- **TRY IT**:
Type out the listing below exactly. Pictures stay out of it.

- **RECORDED DATA**:
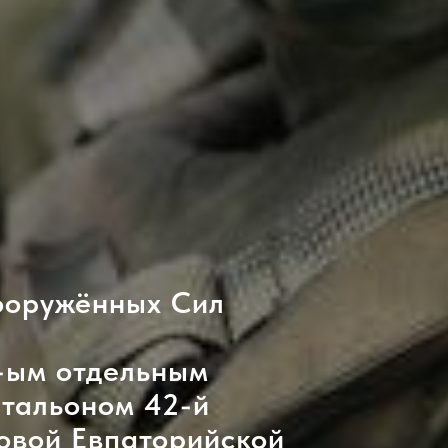
ооружённых Сил
-ым отдельным
тальоном 42-й
овой Евпаторийской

- **ANSWER BOX**:
ооружённых Сил
-ым отдельным
тальоном 42-й
овой Евпаторийской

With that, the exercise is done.